WHAT THE EXERCISE ASKS: Nothing is needed except the lines below that run from the one with "Lommodo ligula eget" through the one with "eu, pretium quis, sem. Nulla …", repeated exactly.

——

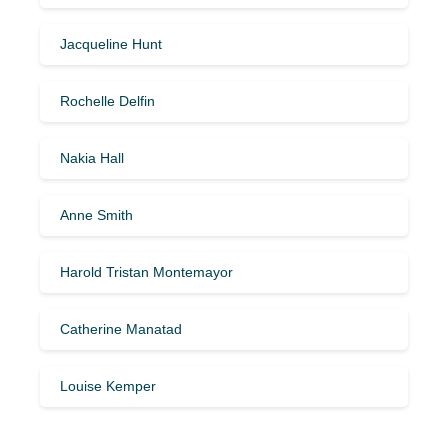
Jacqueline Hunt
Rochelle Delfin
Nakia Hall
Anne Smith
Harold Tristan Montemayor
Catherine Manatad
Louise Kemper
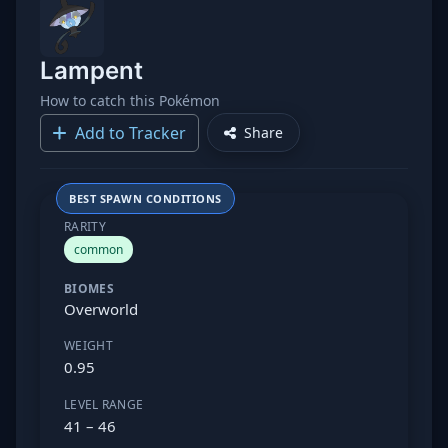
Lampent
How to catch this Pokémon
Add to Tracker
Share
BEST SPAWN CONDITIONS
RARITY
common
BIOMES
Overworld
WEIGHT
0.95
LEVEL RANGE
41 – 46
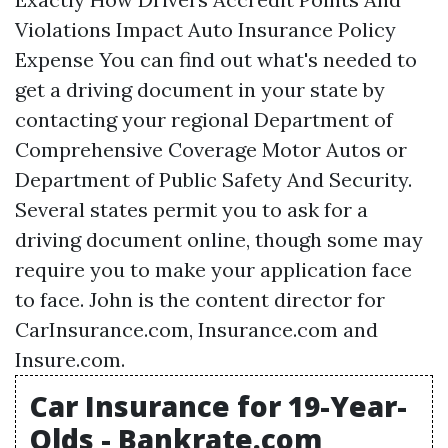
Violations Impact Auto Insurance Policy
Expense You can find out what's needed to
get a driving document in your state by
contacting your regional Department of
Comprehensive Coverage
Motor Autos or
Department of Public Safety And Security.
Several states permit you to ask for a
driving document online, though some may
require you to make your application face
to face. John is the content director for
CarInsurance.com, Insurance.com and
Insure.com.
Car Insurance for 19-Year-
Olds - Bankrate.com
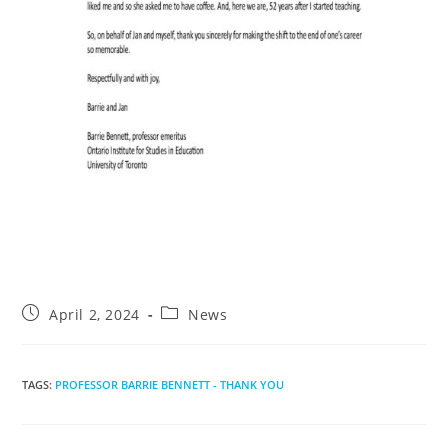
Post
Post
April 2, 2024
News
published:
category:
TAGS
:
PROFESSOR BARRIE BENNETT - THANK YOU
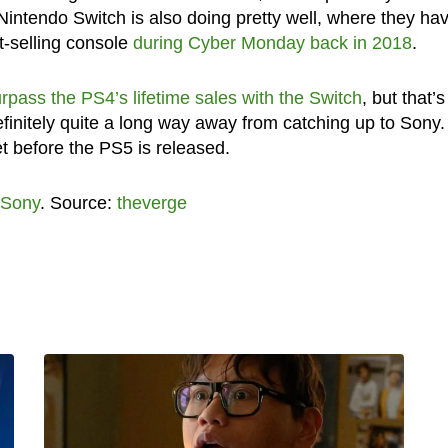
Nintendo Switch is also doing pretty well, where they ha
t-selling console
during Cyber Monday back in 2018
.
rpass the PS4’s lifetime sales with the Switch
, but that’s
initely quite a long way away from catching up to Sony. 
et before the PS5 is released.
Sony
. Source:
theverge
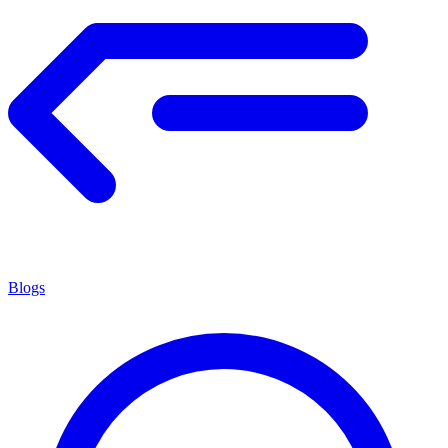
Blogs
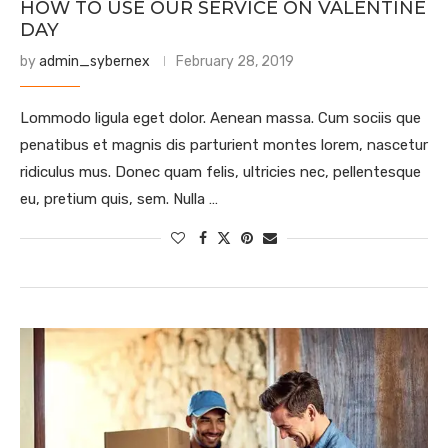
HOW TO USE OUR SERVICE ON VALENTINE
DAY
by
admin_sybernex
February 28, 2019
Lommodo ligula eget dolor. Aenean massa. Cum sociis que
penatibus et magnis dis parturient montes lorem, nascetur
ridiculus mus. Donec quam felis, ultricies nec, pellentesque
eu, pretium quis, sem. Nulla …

——

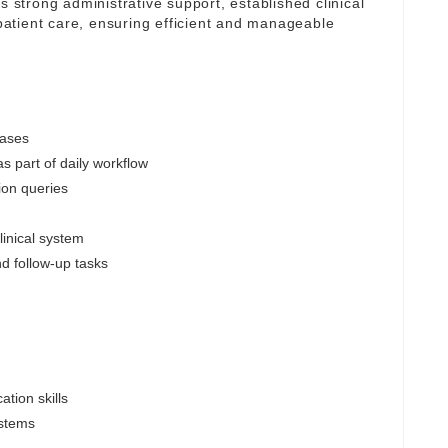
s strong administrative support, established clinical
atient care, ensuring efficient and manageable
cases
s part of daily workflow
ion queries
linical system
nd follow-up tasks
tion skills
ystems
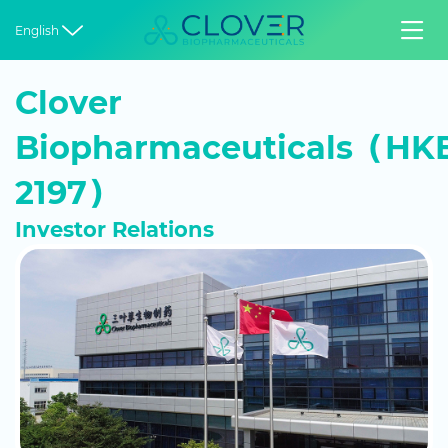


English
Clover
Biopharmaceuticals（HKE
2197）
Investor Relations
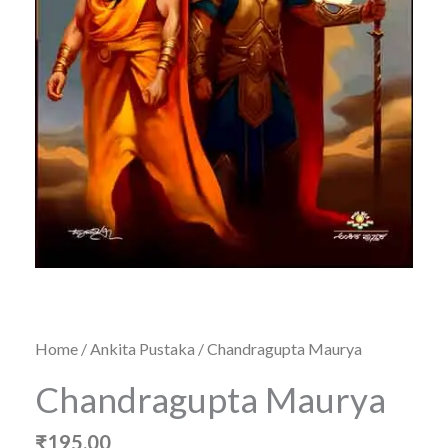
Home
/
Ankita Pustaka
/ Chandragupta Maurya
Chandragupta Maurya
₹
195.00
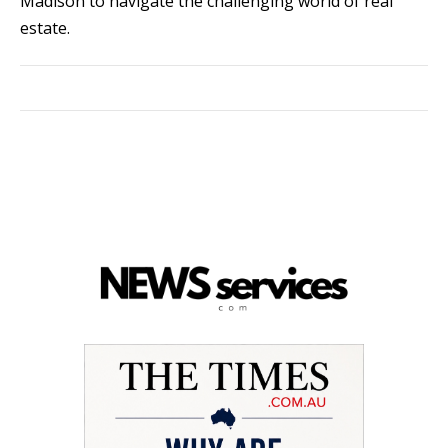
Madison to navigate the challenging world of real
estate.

——

REPLY:
Lommodo ligula eget dolor. Aenean massa. Cum sociis que
penatibus et magnis dis parturient montes lorem, nascetur
ridiculus mus. Donec quam felis, ultricies nec, pellentesque
eu, pretium quis, sem. Nulla …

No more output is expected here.